Being a "reluctant patient" was an understatement. I was downright hostile. After two days in the medical suite, my body might have been healing, but my spirit was fraying. I was used to being independent and solving my own problems. Now, I couldn't even get a glass of water without a nurse hovering over me. 

Worse than the nurses was Dante. He had become the most overbearing, micromanaging caretaker imaginable. He ignored the medical staff for hours, insisting on personally overseeing my recovery. He would show up with meal trays from Elara, watching me take each bite as if I were a prisoner refusing food. He checked the readings on my monitors, his brow furrowed in concentration. He even learned to change my bandages, his touch surprisingly gentle and clinical, contrasting sharply with the violence I knew he was capable of.

This constant closeness felt like a unique form of torture. The vast penthouse felt claustrophobically small, shrinking to the bed and the few inches between us when he leaned over to adjust my pillows or check my incision. Each time, I held my breath, acutely aware of the clean, masculine scent of his soap, the warmth of his body, and the way the muscles in his forearms tensed. It was maddening.

"I can do it myself," I snapped one afternoon, trying to push myself up against the headboard. A sharp pain in my side made me wince and fall back with a gasp.

Instinctively, he was there, his hands on my shoulders, easing me back into a comfortable position. "I told you not to exert yourself," he said, his voice a low rumble. "You tore the internal stitches. The doctor was clear."

"I'm not a child, Moretti," I shot back, frustrated by my weakness and his annoying competence. "And I'm not an invalid. You can stop hovering. Go run your multi-billion-dollar company and leave me alone."

"My company is running itself," he replied, his gaze intense. "This is more important."

"Why?" I demanded, almost exploding with the question. "Why are you doing this? The debt is paid. We're even. You don't have to play nurse out of some misguided sense of honor."

He straightened up, the familiar mask of control sliding back into place, but I noticed the crack. I saw the raw guilt in his eyes.

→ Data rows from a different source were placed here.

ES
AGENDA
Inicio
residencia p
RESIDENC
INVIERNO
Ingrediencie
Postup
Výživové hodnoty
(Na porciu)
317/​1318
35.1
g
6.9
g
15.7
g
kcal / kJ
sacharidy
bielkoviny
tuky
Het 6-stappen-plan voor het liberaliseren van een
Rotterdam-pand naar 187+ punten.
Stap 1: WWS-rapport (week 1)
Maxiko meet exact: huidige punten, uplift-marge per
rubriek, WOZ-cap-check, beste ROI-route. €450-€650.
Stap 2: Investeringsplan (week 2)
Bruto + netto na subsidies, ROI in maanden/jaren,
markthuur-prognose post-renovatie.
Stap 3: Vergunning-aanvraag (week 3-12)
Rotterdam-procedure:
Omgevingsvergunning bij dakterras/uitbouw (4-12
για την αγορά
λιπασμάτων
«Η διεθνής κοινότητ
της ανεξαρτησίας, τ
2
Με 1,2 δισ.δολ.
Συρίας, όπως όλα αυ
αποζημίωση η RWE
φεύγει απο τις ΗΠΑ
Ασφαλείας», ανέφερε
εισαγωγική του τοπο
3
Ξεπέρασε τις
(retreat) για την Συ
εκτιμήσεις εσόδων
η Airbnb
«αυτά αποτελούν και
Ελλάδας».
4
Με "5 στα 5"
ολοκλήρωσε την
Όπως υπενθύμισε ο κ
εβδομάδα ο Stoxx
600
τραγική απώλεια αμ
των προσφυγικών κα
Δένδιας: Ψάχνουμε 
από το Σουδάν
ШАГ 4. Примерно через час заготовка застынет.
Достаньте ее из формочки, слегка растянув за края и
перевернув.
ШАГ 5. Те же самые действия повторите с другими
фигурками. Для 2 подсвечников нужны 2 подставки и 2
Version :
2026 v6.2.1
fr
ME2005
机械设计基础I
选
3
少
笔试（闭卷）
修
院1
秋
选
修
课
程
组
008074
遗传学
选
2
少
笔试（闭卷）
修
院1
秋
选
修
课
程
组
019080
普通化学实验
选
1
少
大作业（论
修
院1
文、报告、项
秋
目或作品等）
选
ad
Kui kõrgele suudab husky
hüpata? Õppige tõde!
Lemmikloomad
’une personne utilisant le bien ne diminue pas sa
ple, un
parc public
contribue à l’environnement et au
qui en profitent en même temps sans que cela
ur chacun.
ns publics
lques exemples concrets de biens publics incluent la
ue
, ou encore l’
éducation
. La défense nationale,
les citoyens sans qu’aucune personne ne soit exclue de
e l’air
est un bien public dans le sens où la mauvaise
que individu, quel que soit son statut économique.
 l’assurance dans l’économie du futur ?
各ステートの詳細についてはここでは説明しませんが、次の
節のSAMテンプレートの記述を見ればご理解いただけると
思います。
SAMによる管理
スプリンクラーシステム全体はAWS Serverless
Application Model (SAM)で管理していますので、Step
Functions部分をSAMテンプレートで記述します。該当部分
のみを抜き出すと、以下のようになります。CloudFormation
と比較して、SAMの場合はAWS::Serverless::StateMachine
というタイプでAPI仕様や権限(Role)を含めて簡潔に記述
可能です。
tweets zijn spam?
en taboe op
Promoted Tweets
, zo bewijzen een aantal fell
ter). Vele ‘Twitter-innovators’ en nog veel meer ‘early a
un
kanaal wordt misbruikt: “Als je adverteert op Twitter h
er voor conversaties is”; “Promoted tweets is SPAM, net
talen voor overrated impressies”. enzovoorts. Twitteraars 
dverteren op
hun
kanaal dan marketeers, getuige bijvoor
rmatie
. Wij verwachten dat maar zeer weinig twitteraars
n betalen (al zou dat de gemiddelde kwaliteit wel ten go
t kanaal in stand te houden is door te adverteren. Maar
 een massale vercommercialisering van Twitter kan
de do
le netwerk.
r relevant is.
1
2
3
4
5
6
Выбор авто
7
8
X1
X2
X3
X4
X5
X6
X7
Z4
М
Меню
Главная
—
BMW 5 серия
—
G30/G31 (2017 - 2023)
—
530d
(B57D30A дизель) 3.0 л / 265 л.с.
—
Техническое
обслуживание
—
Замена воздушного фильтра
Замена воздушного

"This has nothing to do with honor," he said, his voice lowering. He pointed to my bandaged side. "That wound is a permanent reminder of my failure. You're in this bed, in this tower, because I failed to protect you. Every beep of that machine shows my carelessness. So no, I will not leave you alone. I will not leave your side until I know you are fully healed. It's the least I can do."

He wasn't just repaying a debt. He was doing penance. The realization was unsettling and revealing. He viewed my wound not as an attack by his enemy but as a failure he created. He was determined to atone for it, one annoying, overprotective gesture at a time.